Japan
Der Mord an Abe vor vier Wochen hat im japanischen Politalltag für eine gewisse Unruhe gesorgt, vor allem da (allem Anschein nach) durch die Ermittlungsbehörden selbst Informationen zum Motiv des Täters an die Medien weitergegeben wurden. Hierbei fokussierte sich die Aufmerksamkeit auch auf einen Aspekt, der seitens der Politik gerne etwas im Hintergrund belassen wurde - nämlich der mögliche Einfluss neureligiöser Organisationen auf die Parteienlandschaft. Ehrlich gesagt war mir dies bislang auch nicht geläufig...
Zitat:JAPAN NACH MORD AN ABE

Die Partei und die Sekte

Japans Ministerpräsident forciert eine Trennung zwischen seiner Regierungspartei und der religiösen Sekte der Vereinigungskirche. Denn seine Umfragewerte sind auf einem bisherigen Tiefstand. [...]

Mehr als 80 Prozent der Befragten erklärten gerade in einer Umfrage des öffentlich-rechtlichen Fernsehsenders NHK, dass die regierende Liberaldemokratische Partei (LDP) ihre Verbindungen zur religiösen Sekte der Vereinigungskirche, die sich heute Familienföderation für Weltfrieden und Vereinigung nennt, nicht hinreichend offengelegt hätte. Das Misstrauen der Bevölkerung sitzt tief. In den vergangenen drei Wochen fiel die Zustimmung zum amtierenden Ministerpräsidenten Fumio Ki­shida von 59 auf 46 Prozent. Zu der Unzufriedenheit tragen auch steigende Covid-Infektionen in der siebten Welle und die hohe Inflation bei. Ein so schlechtes Umfrageergebnis hatte Kishida, der seit Oktober regiert, noch nie. [...]

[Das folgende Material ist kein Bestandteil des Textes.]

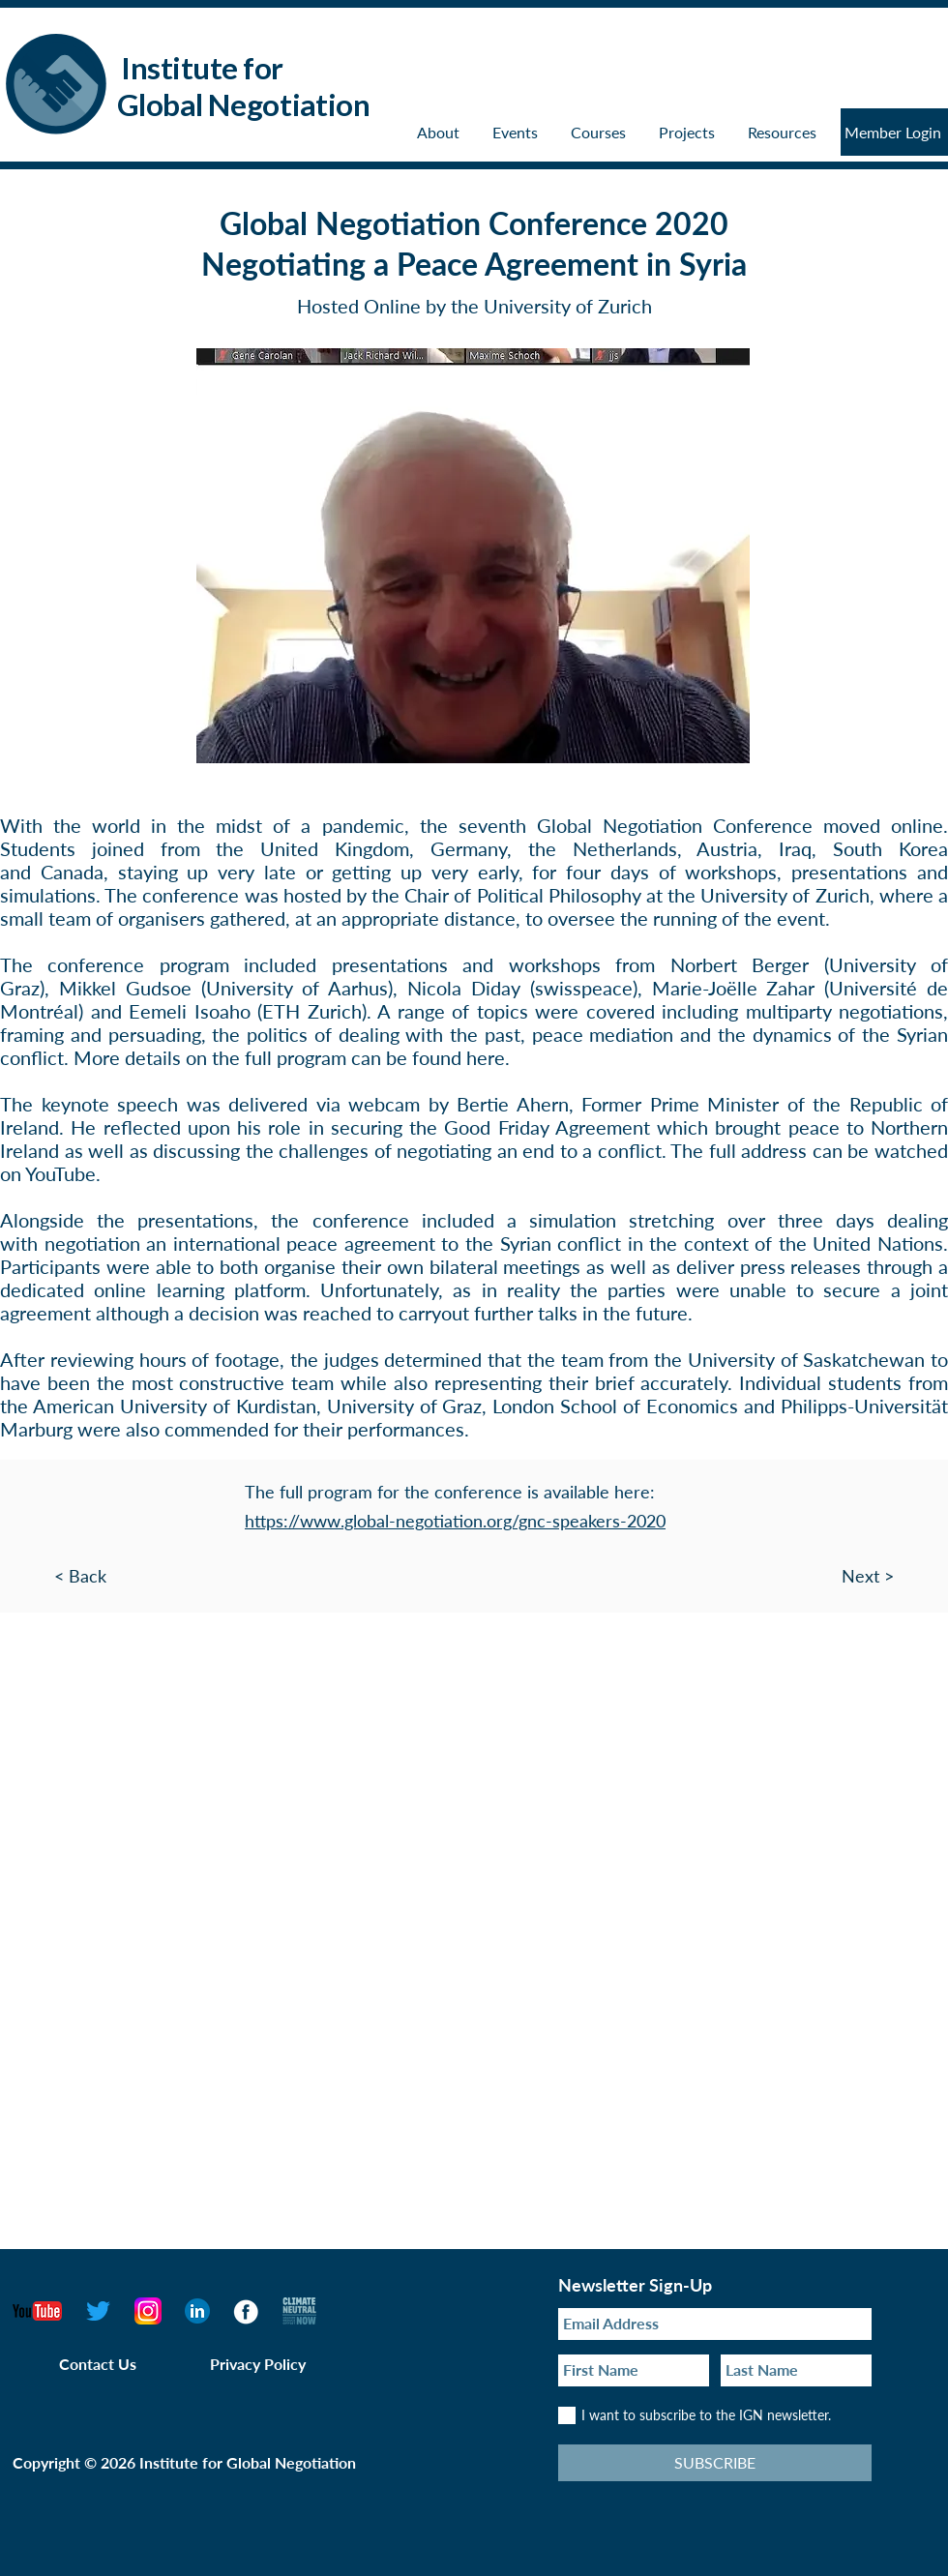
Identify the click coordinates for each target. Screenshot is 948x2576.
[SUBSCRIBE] (715, 2462)
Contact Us (97, 2363)
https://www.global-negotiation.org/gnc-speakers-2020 (455, 1520)
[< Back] (53, 1575)
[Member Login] (894, 132)
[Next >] (895, 1575)
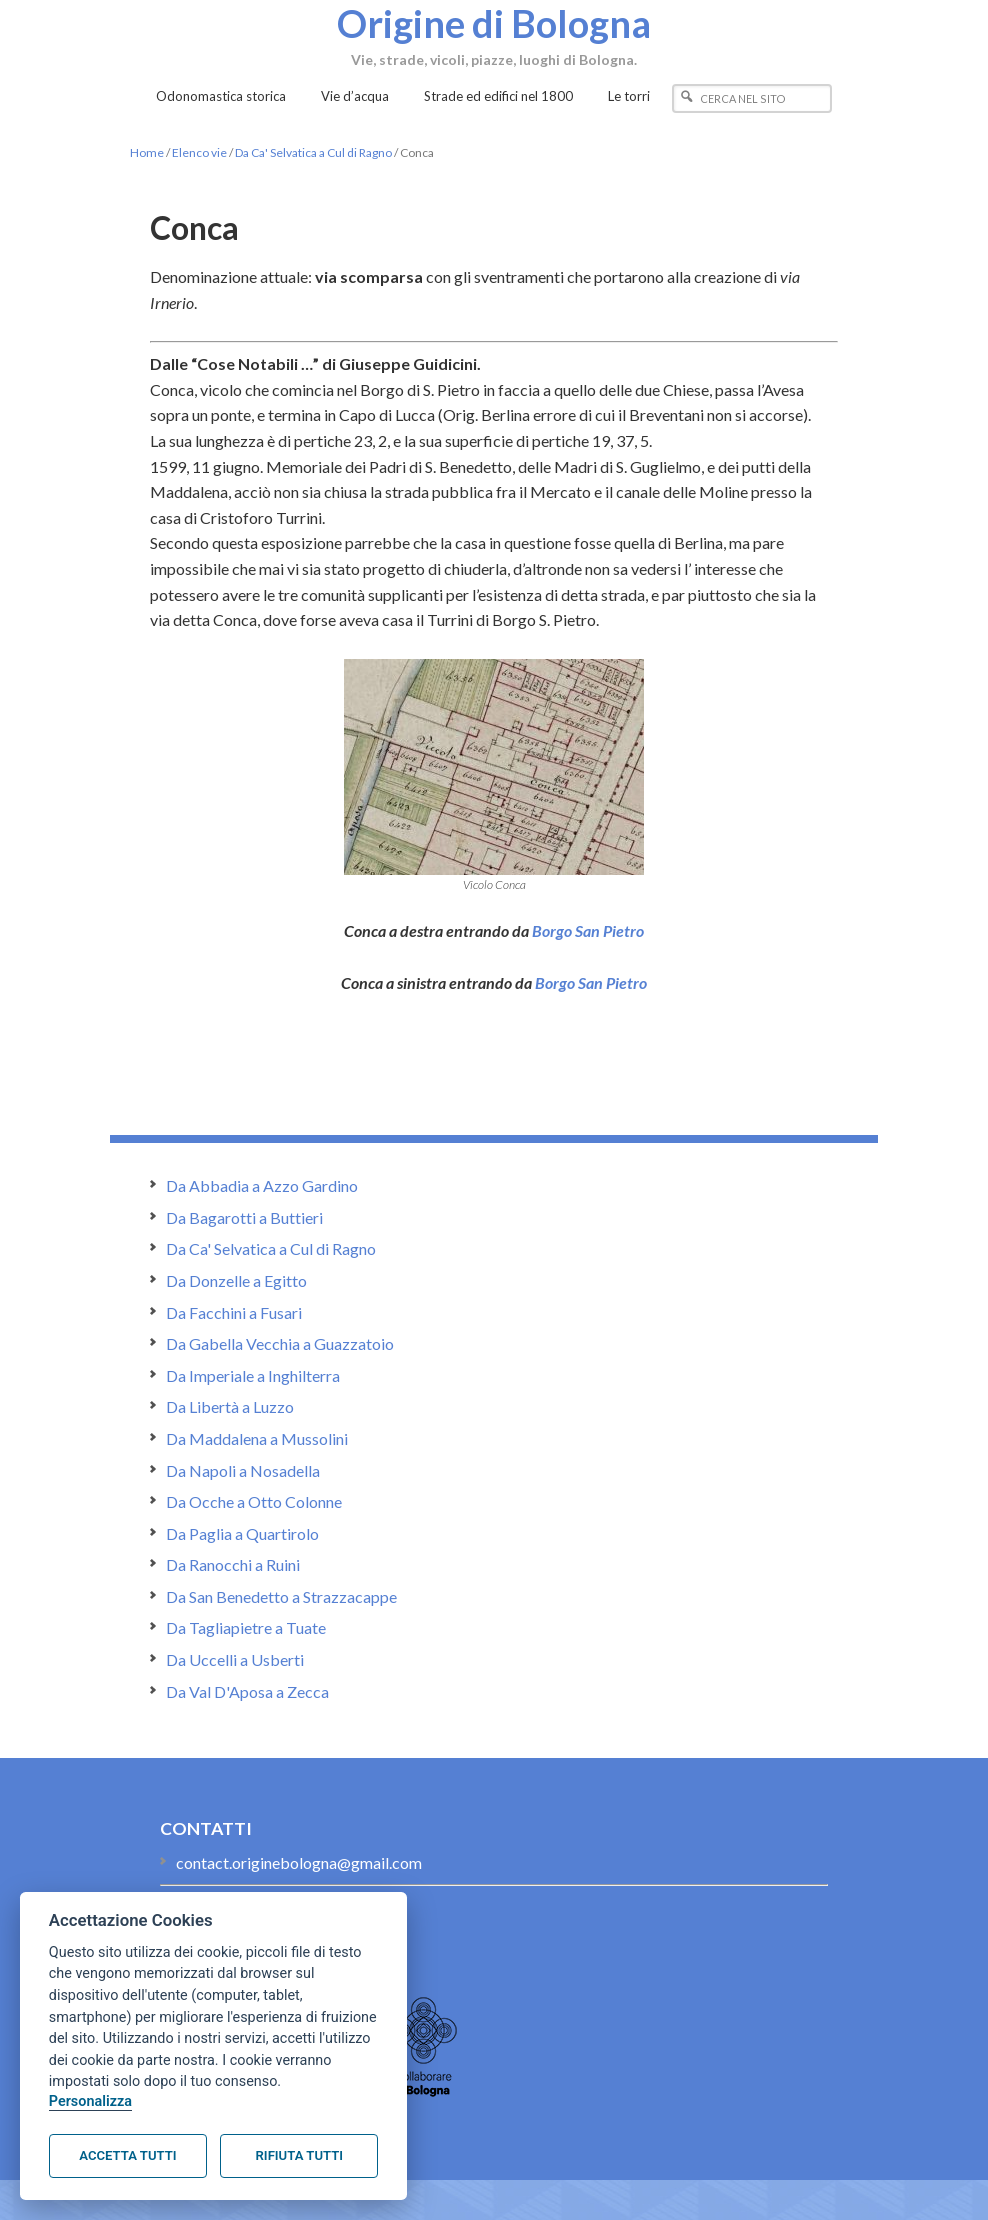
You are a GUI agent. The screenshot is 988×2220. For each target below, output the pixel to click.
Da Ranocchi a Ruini (233, 1564)
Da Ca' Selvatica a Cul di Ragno (313, 152)
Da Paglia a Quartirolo (242, 1533)
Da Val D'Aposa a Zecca (247, 1691)
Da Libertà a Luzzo (230, 1406)
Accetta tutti (127, 2155)
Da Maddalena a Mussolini (257, 1438)
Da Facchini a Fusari (234, 1312)
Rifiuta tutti (299, 2155)
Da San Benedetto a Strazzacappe (281, 1596)
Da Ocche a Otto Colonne (254, 1501)
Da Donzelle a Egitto (236, 1280)
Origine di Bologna (494, 23)
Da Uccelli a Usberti (235, 1659)
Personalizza (90, 2101)
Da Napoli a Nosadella (243, 1470)
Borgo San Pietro (588, 930)
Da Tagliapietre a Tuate (246, 1627)
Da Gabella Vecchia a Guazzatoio (280, 1343)
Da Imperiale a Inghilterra (253, 1375)
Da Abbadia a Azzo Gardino (262, 1185)
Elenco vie (199, 152)
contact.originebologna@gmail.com (299, 1862)
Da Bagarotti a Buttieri (244, 1217)
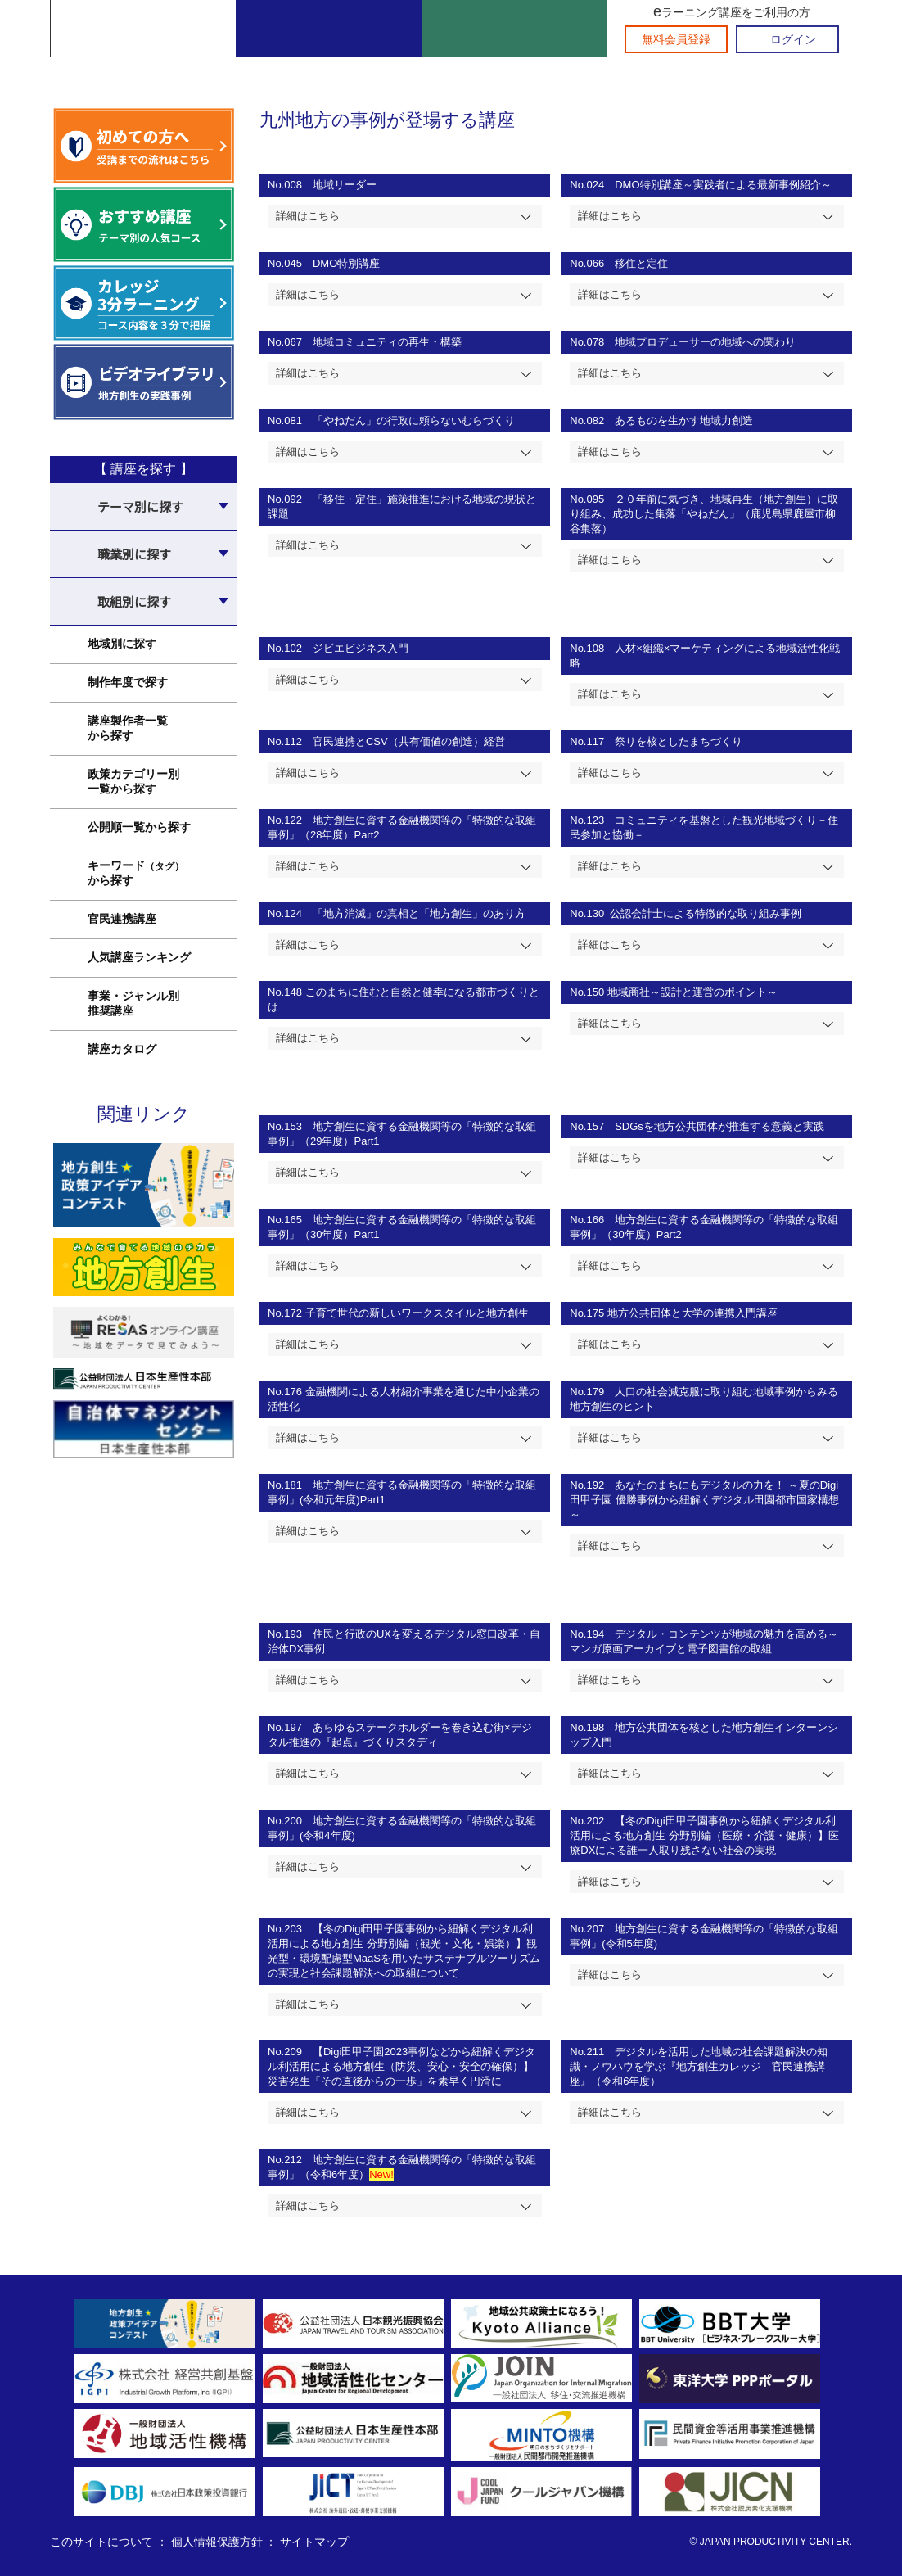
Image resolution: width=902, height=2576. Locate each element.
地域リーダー (345, 185)
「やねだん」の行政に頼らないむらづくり (414, 420)
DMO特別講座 (346, 263)
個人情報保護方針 (217, 2541)
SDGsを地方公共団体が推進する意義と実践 (719, 1126)
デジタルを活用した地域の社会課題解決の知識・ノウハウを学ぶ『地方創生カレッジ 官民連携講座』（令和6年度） (699, 2066)
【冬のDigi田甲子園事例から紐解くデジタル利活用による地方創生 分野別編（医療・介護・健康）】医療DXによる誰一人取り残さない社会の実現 (704, 1835)
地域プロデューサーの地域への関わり (705, 342)
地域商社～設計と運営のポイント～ (692, 992)
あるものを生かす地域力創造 (684, 420)
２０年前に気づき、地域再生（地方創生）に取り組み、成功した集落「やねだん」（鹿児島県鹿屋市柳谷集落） (704, 514)
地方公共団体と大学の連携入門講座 (692, 1313)
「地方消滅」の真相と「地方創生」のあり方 (421, 913)
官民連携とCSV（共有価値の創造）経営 (410, 741)
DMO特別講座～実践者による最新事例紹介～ (723, 185)
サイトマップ (314, 2541)
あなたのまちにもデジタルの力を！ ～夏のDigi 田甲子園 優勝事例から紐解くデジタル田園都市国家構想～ (704, 1500)
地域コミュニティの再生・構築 (387, 342)
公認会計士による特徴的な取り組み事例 (702, 913)
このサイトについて (101, 2541)
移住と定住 (641, 263)
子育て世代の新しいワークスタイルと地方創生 (417, 1313)
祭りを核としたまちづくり (678, 741)
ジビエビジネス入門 (360, 648)
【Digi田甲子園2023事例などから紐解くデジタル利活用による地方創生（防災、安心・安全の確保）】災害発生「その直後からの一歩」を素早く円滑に (401, 2066)
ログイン (793, 39)
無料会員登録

Der Täter gibt nach den Informationen, die von den Ermittlungsbehörden durchgestochen wurden, als Grund für die Tat seine Wut auf die religiöse Sekte an. Seine Mutter soll schon vor vielen Jahren 100 Millionen Yen (etwa 720.000 Euro) an die Sekte gespendet und die Familie in den finanziellen Notstand geführt haben. Auf Abe geschossen haben will der Täter, weil er über das Internet von einer Verbindung des einflussreichen Politikers zu der Sekte erfahren hatte. [...]

Als sei ein Schleier weggezogen worden, löste diese Information in Japan einen unerwarteten Fokus der Massenmedien auf die Beziehungen der Vereinigungskirche zur Politik aus. [...] Nach manchen Recherchen haben Dutzende führende Politiker der LDP und auch von einigen anderen Parteien Beziehungen zu der Sekte. Wieder und wieder versicherte der Generalsekretär der Liberaldemokraten, Toshimitsu Motegi, dass es keine systematischen Beziehungen der Partei zu der Sekte gebe und künftig nicht geben werde. [...]

Kishida versuchte am Mittwoch mit einer vorgezogenen Kabinettsumbildung einen Befreiungsschlag. Der Ministerpräsident beansprucht, dass er nach bestem Wissen selber keine Beziehungen zu der Vereinigungskirche unterhalte. Von den Ministern im neuen Kabinett verlangte er, dass sie mögliche Beziehungen untersuchten, offenlegten und künftig Vorsicht im Umgang mit „sozial problematischen“ Organisationen übten. Das hätten alle neuen Minister zugesichert. Ob das reicht, um das Misstrauen einzudämmen, ist fraglich. Die Opposition kritisierte, dass die versprochene umfassende Aufklärung ausgeblieben sei. [...]

Der Präsident der japanischen Sektion der Familienföderation, Tomihiro Tanaka, kritisierte es am Mittwoch vor Journalisten als „unglücklich“, dass Kishida die Bande zu Politikern kappen wolle. Tanaka verwies darauf, dass die Mitglieder der Föderation als Bürger das in der Verfassung garantierte Recht hätten, sich an Wahlen aktiv zu beteiligen. Die Föderation unterstütze keine spezifische Partei, doch seien wegen ihrer antikommunistischen Haltung mehr Schnittmengen mit Politikern der LDP gegeben.